* Task details *
In the data below, find each line carrying the string "csdn" and copy it out.

* Data supplied *

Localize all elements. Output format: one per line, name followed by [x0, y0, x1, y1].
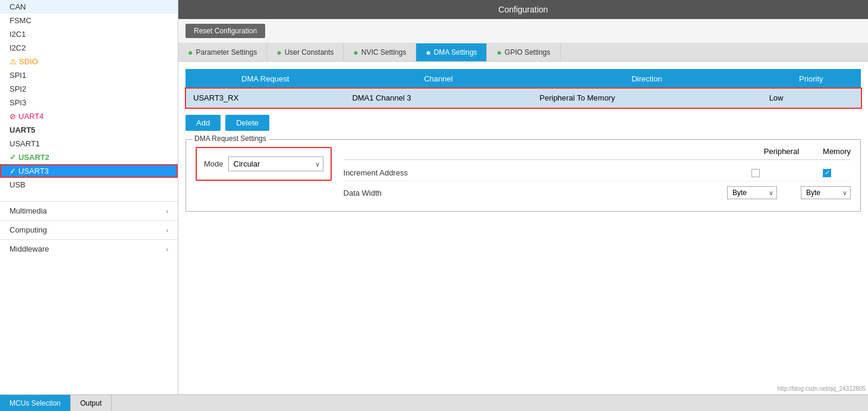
- peripheral-checkbox-cell: [732, 169, 779, 177]
- section-label: Multimedia: [10, 206, 47, 215]
- col-header-direction: Direction: [532, 70, 762, 89]
- bottom-tab-label: Output: [80, 399, 102, 407]
- tab-check-icon: ●: [353, 48, 358, 57]
- data-width-row: Data Width Byte Half Word Word: [344, 181, 851, 204]
- sidebar-item-uart4[interactable]: ⊘UART4: [0, 109, 178, 123]
- inc-section: Peripheral Memory Increment Address ✓: [344, 147, 851, 204]
- dma-request-settings-group: DMA Request Settings Mode Normal Circula…: [185, 139, 861, 212]
- warning-icon: ⚠: [10, 57, 17, 66]
- sidebar-item-label: USART1: [10, 139, 40, 148]
- sidebar-item-i2c1[interactable]: I2C1: [0, 27, 178, 41]
- cell-channel: DMA1 Channel 3: [345, 89, 532, 108]
- sidebar-item-usart1[interactable]: USART1: [0, 137, 178, 150]
- increment-checkboxes: ✓: [732, 169, 851, 177]
- memory-data-width-select[interactable]: Byte Half Word Word: [801, 186, 851, 199]
- chevron-right-icon: ›: [166, 246, 168, 253]
- reset-bar: Reset Configuration: [178, 19, 868, 43]
- col-header-priority: Priority: [762, 70, 860, 89]
- sidebar-item-label: USART2: [18, 153, 49, 162]
- memory-data-width-cell: Byte Half Word Word: [801, 186, 851, 199]
- sidebar-item-label: SDIO: [19, 57, 38, 66]
- sidebar-item-label: USART3: [18, 167, 49, 175]
- sidebar-item-usart3[interactable]: ✓USART3: [0, 164, 178, 178]
- tab-nvic-settings[interactable]: ● NVIC Settings: [344, 43, 416, 61]
- watermark: http://blog.csdn.net/qq_24312805: [775, 384, 868, 393]
- section-label: Middleware: [10, 244, 49, 253]
- tab-dma-settings[interactable]: ● DMA Settings: [416, 43, 487, 61]
- peripheral-data-width-select[interactable]: Byte Half Word Word: [727, 186, 777, 199]
- tab-user-constants[interactable]: ● User Constants: [267, 43, 344, 61]
- sidebar-item-usart2[interactable]: ✓USART2: [0, 150, 178, 164]
- sidebar-section-middleware[interactable]: Middleware ›: [0, 239, 178, 258]
- cell-dma-request: USART3_RX: [186, 89, 345, 108]
- tab-check-icon: ●: [496, 48, 501, 57]
- col-header-channel: Channel: [345, 70, 532, 89]
- sidebar-item-usb[interactable]: USB: [0, 178, 178, 192]
- add-button[interactable]: Add: [185, 115, 221, 131]
- data-width-selects: Byte Half Word Word: [727, 186, 851, 199]
- increment-address-label: Increment Address: [344, 168, 408, 177]
- sidebar-item-can[interactable]: CAN: [0, 0, 178, 14]
- tab-parameter-settings[interactable]: ● Parameter Settings: [178, 43, 267, 61]
- cell-direction: Peripheral To Memory: [532, 89, 762, 108]
- dma-content: DMA Request Channel Direction Priority U…: [178, 62, 868, 394]
- sidebar-item-i2c2[interactable]: I2C2: [0, 41, 178, 55]
- check-icon-active: ✓: [10, 167, 16, 175]
- bottom-bar: MCUs Selection Output http://blog.csdn.n…: [0, 394, 868, 411]
- sidebar-item-spi1[interactable]: SPI1: [0, 68, 178, 82]
- action-buttons: Add Delete: [185, 115, 861, 131]
- reset-configuration-button[interactable]: Reset Configuration: [185, 24, 265, 38]
- sidebar-item-label: SPI2: [10, 84, 26, 93]
- table-row[interactable]: USART3_RX DMA1 Channel 3 Peripheral To M…: [186, 89, 861, 108]
- tab-check-icon: ●: [188, 48, 193, 57]
- sidebar: CAN FSMC I2C1 I2C2 ⚠SDIO SPI1 SPI2 SPI3 …: [0, 0, 178, 394]
- tab-check-icon: ●: [276, 48, 281, 57]
- sidebar-section-multimedia[interactable]: Multimedia ›: [0, 201, 178, 220]
- memory-data-width-wrapper: Byte Half Word Word: [801, 186, 851, 199]
- bottom-tab-label: MCUs Selection: [10, 399, 61, 407]
- block-icon: ⊘: [10, 112, 16, 121]
- sidebar-item-spi2[interactable]: SPI2: [0, 82, 178, 96]
- sidebar-item-label: I2C1: [10, 30, 26, 39]
- tab-gpio-settings[interactable]: ● GPIO Settings: [487, 43, 560, 61]
- sidebar-item-sdio[interactable]: ⚠SDIO: [0, 55, 178, 68]
- tab-check-icon: ●: [426, 48, 430, 57]
- config-header: Configuration: [178, 0, 868, 19]
- sidebar-item-label: UART4: [18, 112, 43, 121]
- peripheral-data-width-cell: Byte Half Word Word: [727, 186, 777, 199]
- mode-select-wrapper: Normal Circular: [228, 156, 323, 171]
- col-header-dma-request: DMA Request: [186, 70, 345, 89]
- mode-label: Mode: [204, 159, 224, 168]
- settings-inner: Mode Normal Circular Peripheral Memor: [196, 147, 851, 204]
- sidebar-item-label: I2C2: [10, 43, 26, 52]
- sidebar-item-label: CAN: [10, 2, 26, 11]
- memory-increment-checkbox[interactable]: ✓: [823, 169, 831, 177]
- sidebar-item-label: SPI1: [10, 71, 26, 80]
- data-width-label: Data Width: [344, 189, 382, 197]
- sidebar-section-computing[interactable]: Computing ›: [0, 220, 178, 239]
- tab-bar: ● Parameter Settings ● User Constants ● …: [178, 43, 868, 62]
- chevron-right-icon: ›: [166, 208, 168, 215]
- mode-section: Mode Normal Circular: [196, 147, 332, 181]
- section-label: Computing: [10, 225, 47, 234]
- memory-col-header: Memory: [823, 147, 851, 156]
- sidebar-item-label: USB: [10, 180, 26, 189]
- mode-select[interactable]: Normal Circular: [228, 156, 323, 171]
- dma-table: DMA Request Channel Direction Priority U…: [185, 69, 861, 108]
- peripheral-increment-checkbox[interactable]: [751, 169, 760, 177]
- peripheral-col-header: Peripheral: [764, 147, 799, 156]
- bottom-tab-mcu-selection[interactable]: MCUs Selection: [0, 395, 71, 411]
- sidebar-item-spi3[interactable]: SPI3: [0, 96, 178, 109]
- inc-header: Peripheral Memory: [344, 147, 851, 160]
- sidebar-item-fsmc[interactable]: FSMC: [0, 14, 178, 27]
- sidebar-item-label: FSMC: [10, 16, 32, 25]
- increment-address-row: Increment Address ✓: [344, 165, 851, 181]
- check-icon: ✓: [10, 153, 16, 162]
- sidebar-item-uart5[interactable]: UART5: [0, 123, 178, 137]
- sidebar-item-label: UART5: [10, 126, 35, 134]
- memory-checkbox-cell: ✓: [803, 169, 851, 177]
- bottom-tab-output[interactable]: Output: [71, 395, 112, 411]
- peripheral-data-width-wrapper: Byte Half Word Word: [727, 186, 777, 199]
- sidebar-item-label: SPI3: [10, 98, 26, 107]
- delete-button[interactable]: Delete: [225, 115, 269, 131]
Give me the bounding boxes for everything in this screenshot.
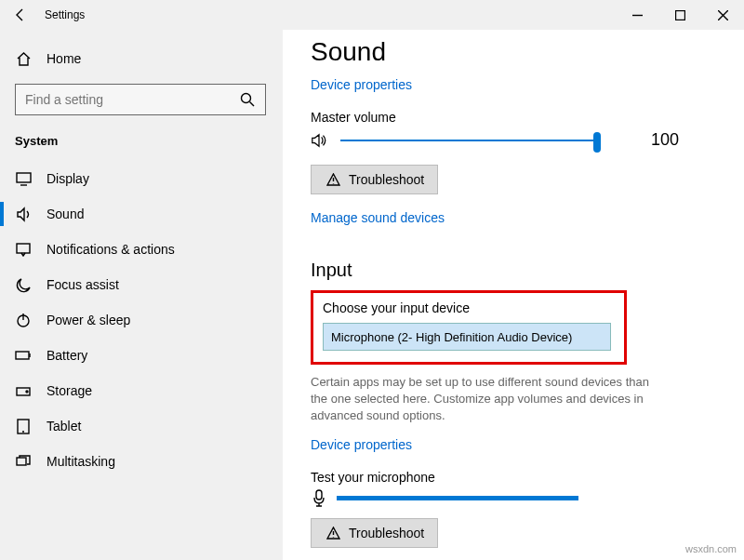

* Task output *
- watermark: http://blog.csdn.net/qq_24312805: [775, 384, 868, 393]
- bottom-bar: MCUs Selection Output http://blog.csdn.n…: [0, 394, 868, 411]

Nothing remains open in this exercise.